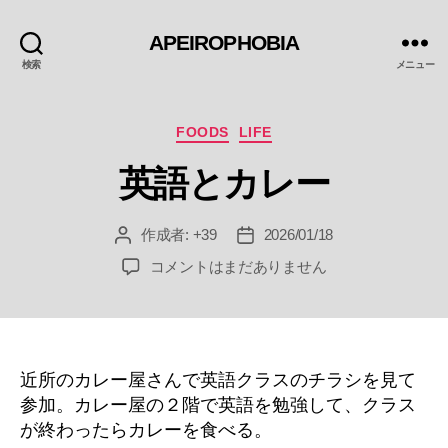
APEIROPHOBIA
検索
メニュー
カ
FOODS
LIFE
テ
英語とカレー
ゴ
リ
ー
作成者:
+39
2026/01/18
投
投
稿
稿
英
コメントはまだありません
者
日
語
と
カ
レ
ー
近所のカレー屋さんで英語クラスのチラシを見て
へ
参加。カレー屋の２階で英語を勉強して、クラス
の
が終わったらカレーを食べる。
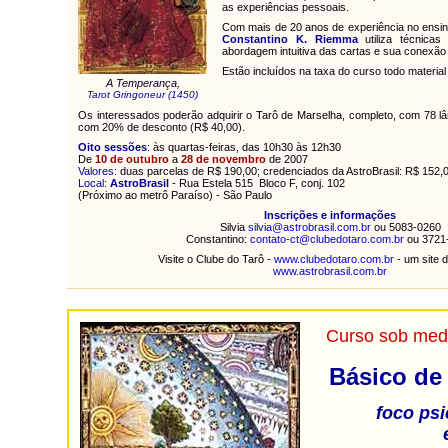
as experiências pessoais.
Com mais de 20 anos de experiência no ensin
Constantino K. Riemma
utiliza técnicas
abordagem intuitiva das cartas e sua conexão
Estão incluídos na taxa do curso todo material
A Temperança,
Tarot Gringoneur (1450)
Os interessados poderão adquirir o Tarô de Marselha, completo, com 78 l
com 20% de desconto (R$ 40,00).
Oito sessões
: às quartas-feiras, das 10h30 às 12h30
De
10 de outubro
a
28 de novembro
de 2007
Valores
: duas parcelas de R$ 190,00; credenciados da AstroBrasil: R$ 152
Local
:
AstroBrasi
l
- Rua Estela 515 Bloco F, conj. 102
(Próximo ao metrô Paraíso) - São Paulo
Inscrições e informações
Silvia
silvia@astrobrasil.com.br
ou 5083-0260
Constantino:
contato-ct@clubedotaro.com.br
ou 3721
Visite o Clube do Tarô -
www.clubedotaro.com.br
- um site 
www.astrobrasil.com.br
Curso sob med
Básico de 
f
oco psi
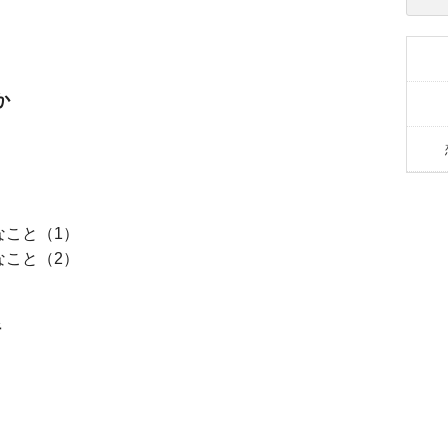
か
なこと（1）
なこと（2）
析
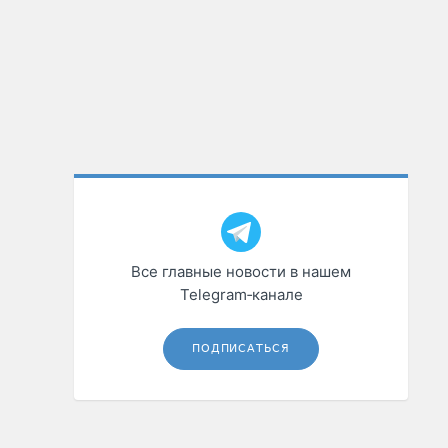
Все главные новости в нашем
Telegram‑канале
ПОДПИСАТЬСЯ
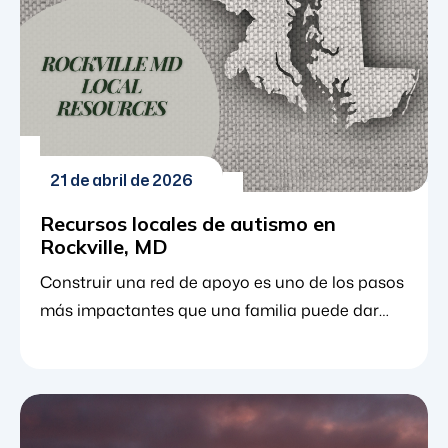
ABA se enfoca en mejorar comportamientos
específicos como […]
21 de abril de 2026
Recursos locales de autismo en
Rockville, MD
Construir una red de apoyo es uno de los pasos
más impactantes que una familia puede dar
después de un diagnóstico de trastorno del
espectro autista (TEA). Si bien el análisis
conductual aplicado (terapia ABA)
especializado es una piedra angular del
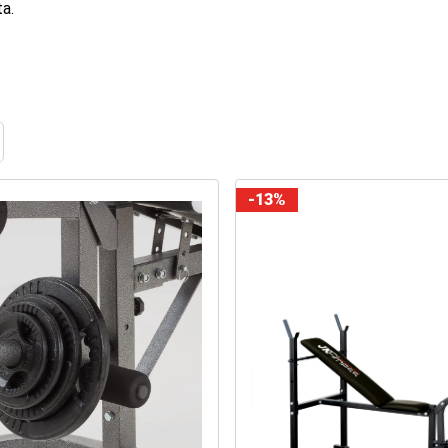
ta.
ome
-13%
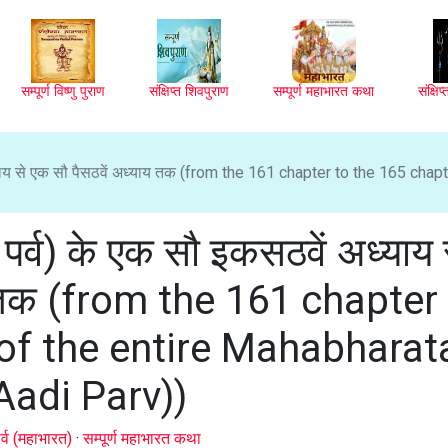
सम्पूर्ण विष्णु पुराण
संक्षिप्त शिवपुराण
सम्पूर्ण महाभारत कथा
संक्षि
ध्याय से एक सौ पैसठवें अध्याय तक (from the 161 chapter to the 165 chap
 पर्व) के एक सौ इकसठवें अध्याय 
य तक (from the 161 chapter
of the entire Mahabharat
Aadi Parv))
र्व (महाभारत)
·
सम्पूर्ण महाभारत कथा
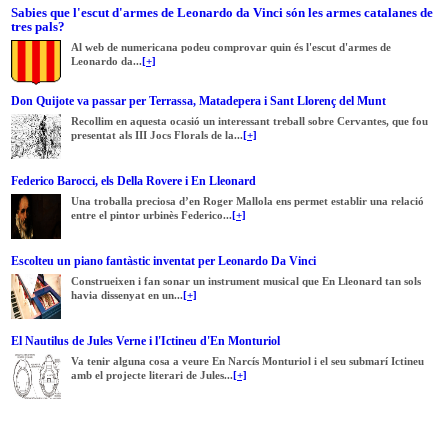
Sabies que l'escut d'armes de Leonardo da Vinci són les armes catalanes de
tres pals?
Al web de numericana podeu comprovar quin és l'escut d'armes de
Leonardo da...
[+]
Don Quijote va passar per Terrassa, Matadepera i Sant Llorenç del Munt
Recollim en aquesta ocasió un interessant treball sobre Cervantes, que fou
presentat als III Jocs Florals de la...
[+]
Federico Barocci, els Della Rovere i En Lleonard
Una troballa preciosa d’en Roger Mallola ens permet establir una relació
entre el pintor urbinès Federico...
[+]
Escolteu un piano fantàstic inventat per Leonardo Da Vinci
Construeixen i fan sonar un instrument musical que En Lleonard tan sols
havia dissenyat en un...
[+]
El Nautilus de Jules Verne i l'Ictineu d'En Monturiol
Va tenir alguna cosa a veure En Narcís Monturiol i el seu submarí Ictineu
amb el projecte literari de Jules...
[+]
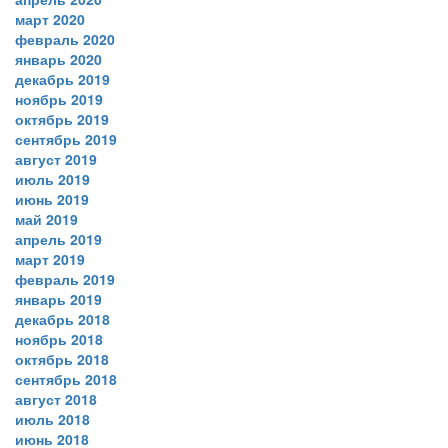
март 2020
февраль 2020
январь 2020
декабрь 2019
ноябрь 2019
октябрь 2019
сентябрь 2019
август 2019
июль 2019
июнь 2019
май 2019
апрель 2019
март 2019
февраль 2019
январь 2019
декабрь 2018
ноябрь 2018
октябрь 2018
сентябрь 2018
август 2018
июль 2018
июнь 2018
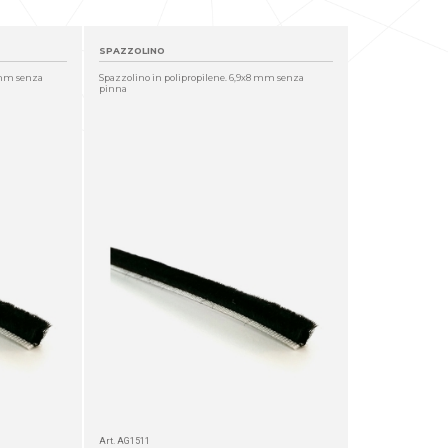
SPAZZOLINO
1 mm senza
Spazzolino in polipropilene. 6,9x8 mm senza
pinna
Art. AG1511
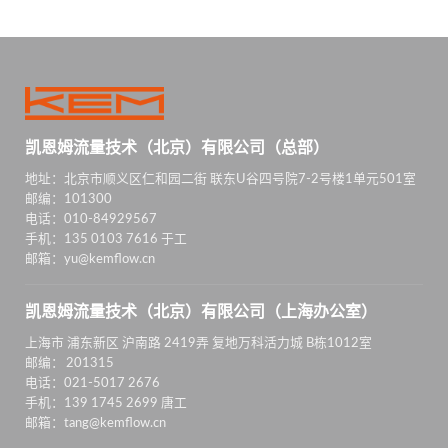
凯恩姆流量技术（北京）有限公司（总部）
地址：北京市顺义区仁和园二街 联东U谷四号院7-2号楼1单元501室
邮编：101300
电话：010-84929567
手机：135 0103 7616 于工
邮箱：yu@kemflow.cn
凯恩姆流量技术（北京）有限公司（上海办公室）
上海市 浦东新区 沪南路 2419弄 复地万科活力城 B栋1012室
邮编： 201315
电话：021-5017 2676
手机：139 1745 2699 唐工
邮箱：tang@kemflow.cn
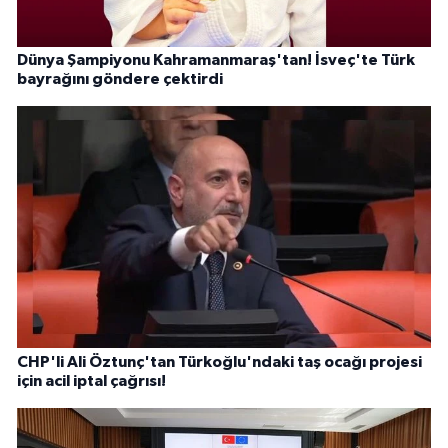
Dünya Şampiyonu Kahramanmaraş'tan! İsveç'te Türk
bayrağını göndere çektirdi
CHP'li Ali Öztunç'tan Türkoğlu'ndaki taş ocağı projesi
için acil iptal çağrısı!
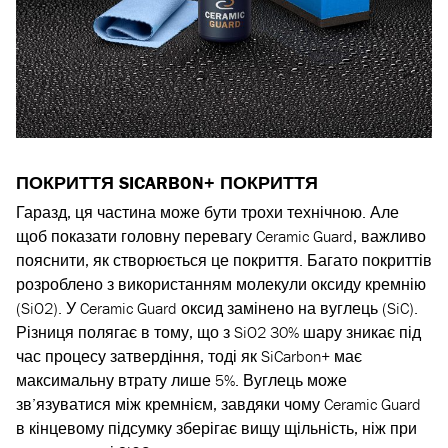
ПОКРИТТЯ SICARBON+ ПОКРИТТЯ
Гаразд, ця частина може бути трохи технічною. Але
щоб показати головну перевагу Ceramic Guard, важливо
пояснити, як створюється це покриття. Багато покриттів
розроблено з використанням молекули оксиду кремнію
(SiO2). У Ceramic Guard оксид замінено на вуглець (SiC).
Різниця полягає в тому, що з SiO2 30% шару зникає під
час процесу затвердіння, тоді як SiCarbon+ має
максимальну втрату лише 5%. Вуглець може
зв’язуватися між кремнієм, завдяки чому Ceramic Guard
в кінцевому підсумку зберігає вищу щільність, ніж при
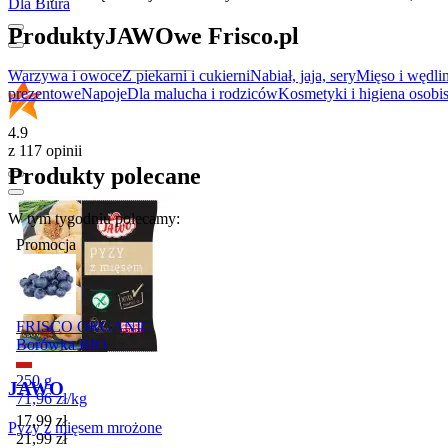
Dla Biura
Produkty
JAWO
we Frisco.pl
Warzywa i owoce
Z piekarni i cukierni
Nabiał, jaja, sery
Mięso i wędli
prezentowe
Napoje
Dla malucha i rodziców
Kosmetyki i higiena osobis
4.9
z 117 opinii
Produkty polecane
W tym tygodniu polecamy:
Promocja
FRISCO ORGANIC
Borówka BIO
250 g
JAWO
71,96
zł
/
kg
Cena promocyjna
17,99
zł
Pyzy z mięsem mrożone
21,99
zł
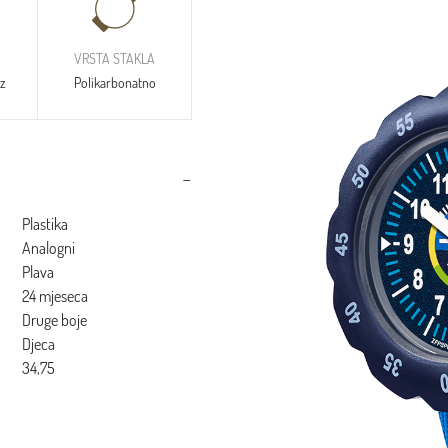
VRSTA STAKLA
tz
Polikarbonatno
Plastika
Analogni
Plava
24 mjeseca
Druge boje
Djeca
34,75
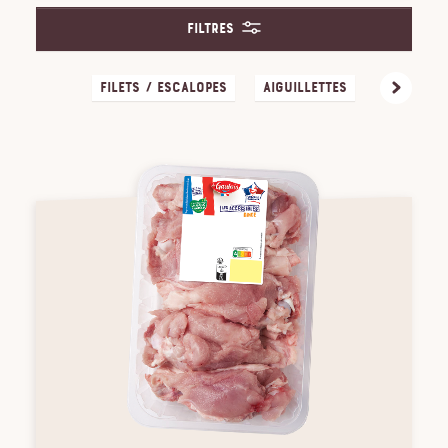
Filtres
Filets / Escalopes
Aiguillettes
Cuisses /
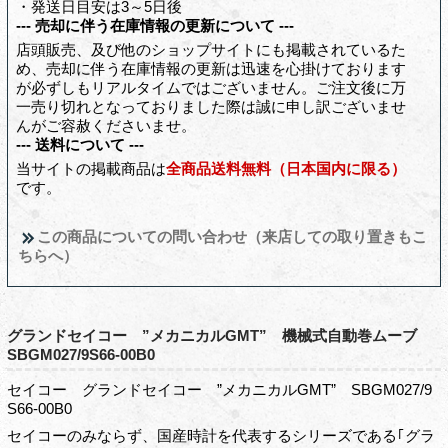
・発送日目安は3～5日後
--- 売却に伴う在庫情報の更新について ---
店頭販売、及び他のショップサイトにも掲載されているた
め、売却に伴う在庫情報の更新は迅速を心掛けております
が必ずしもリアルタイムではございません。ご注文後に万
一売り切れとなっておりました際は誠に申し訳ございませ
んがご容赦くださいませ。
--- 送料について ---
当サイトの掲載商品は
全商品送料無料（日本国内に限る）
です。
この商品についての問い合わせ（来店しての取り置きもこ
ちらへ）
グランドセイコー ”メカニカルGMT” 機械式自動巻ムーブ
SBGM027/9S66-00B0
セイコー グランドセイコー ”メカニカルGMT” SBGM027/9
S66-00B0
セイコーのみならず、国産時計を代表するシリーズである｢グラ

• PROBLEM TO WORK ON: Please count, in the material above, the lines that hold the word "може", and report only the total.

• SOLUTION BELOW: 2